■ What the exercise asks:
Return every line from the records below that has the word "TOURMAX".

■ Available data:
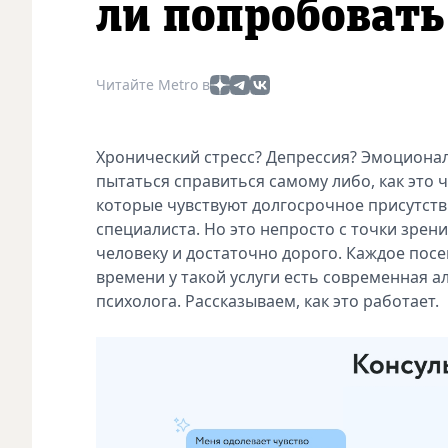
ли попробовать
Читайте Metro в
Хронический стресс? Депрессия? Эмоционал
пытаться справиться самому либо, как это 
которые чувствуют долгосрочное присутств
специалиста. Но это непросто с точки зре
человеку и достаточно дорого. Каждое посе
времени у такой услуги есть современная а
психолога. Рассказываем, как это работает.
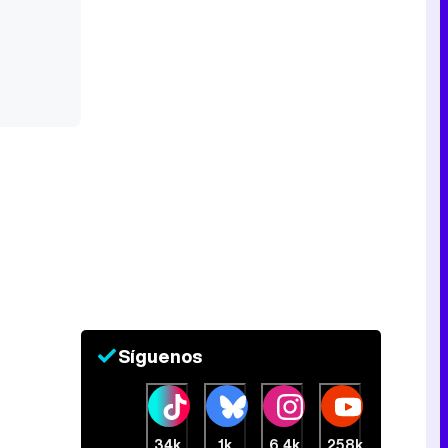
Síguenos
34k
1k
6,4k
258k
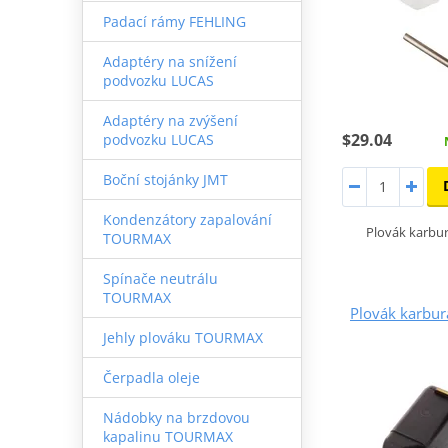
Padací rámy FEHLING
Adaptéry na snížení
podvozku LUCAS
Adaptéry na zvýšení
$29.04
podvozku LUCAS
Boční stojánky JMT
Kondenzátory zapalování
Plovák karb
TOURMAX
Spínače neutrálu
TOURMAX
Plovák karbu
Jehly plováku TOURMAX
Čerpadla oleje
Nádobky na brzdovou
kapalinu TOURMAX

■ Solution:
TOURMAX
TOURMAX
Jehly plováku TOURMAX
kapalinu TOURMAX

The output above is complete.